His interest did not abate. In Sartor Resartus, which he wrote that year, Diogenes Teufelsdröckh's father is a retired sergeant in Frederick's army. Carlyle asked Karl August Varnhagen von Ense in 1840, "Did anyone ever write an adequate Life of your Frederick the Great?" He began reading a new biography of Frederick by Johann Preuss in 1845, shortly after he had completed the manuscript of Oliver Cromwell's Letters and Speeches. The biography prompted him to declare, "Certainly if there is a Hero for an Epic in these Ages—and why should there not in these ages as well as others,—then this is he!"

He began research for his work in 1851, after the completion of Latter-Day Pamphlets and The Life of John Sterling, touring Germany in the autumn of 1852.
Progress was slow at first, as Carlyle harboured doubts about his subject and his ability to complete the task he had set for himself, as well as finding difficulty in accessing source materials. Nonetheless, he persisted, writing copious notes, a large collection of which are now in the Beinecke Library at Yale University. Various assistants helped with his research, making trips to the British Library and State Paper Office among other collections, also copying extracts from German histories. Carlyle purchased many books on German history, a significant number of which he left to Harvard University in his will; they are now housed in the Houghton Library. In 1854, Carlyle had a soundproof room built in the top story of his house on Cheyne Row in order to block the noise from his neighbours and the street. He wrote the remainder of Frederick there.

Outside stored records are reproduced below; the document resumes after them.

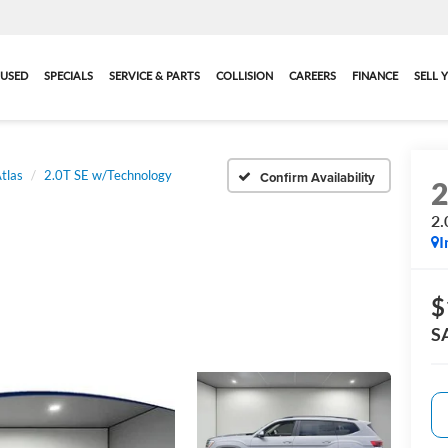
USED
SPECIALS
SERVICE & PARTS
COLLISION
CAREERS
FINANCE
SELL 
tlas
2.0T SE w/Technology
Confirm Availability
2.
I
$
S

He completed the first two volumes in 1856 and they were published in 1858. A wearied Carlyle lamented that it "seems worth nothing to me, or less than nothing"; Varnhagen von Ense relates, "Carlyle says that his book on Frederick the Great is the poorest, most troublesome and arduous piece of work he has ever undertaken: no satisfaction in it at all, only labour and sorrow. 'What the devil had I to do with your Friedrich?'" Positive reception of the first two volumes encouraged him, and he made a second trip to Germany, "a visit made primarily to study twelve of the battlefields of Frederick the Great in Silesia, Bohemia, and Saxony," which he documented in Journey to Germany, Autumn 1858.

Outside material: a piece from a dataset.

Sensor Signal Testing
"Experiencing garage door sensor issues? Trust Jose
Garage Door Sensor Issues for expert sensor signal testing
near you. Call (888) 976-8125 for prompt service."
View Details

Originally planning to write four volumes, Carlyle realised that he would need six, as the first two only took the history to 1740 and the death of Frederick's father, Frederick William I. After the 1858 journey he expressed hope that the book would be finished in two years, but it ended up taking seven. The third volume appeared in 1862, the fourth in 1864, and the last two in 1865. Carlyle was seventy years old the year the last volume was published (he turned 70 on 4 December 1865) and had acquired a tremor in his writing hand.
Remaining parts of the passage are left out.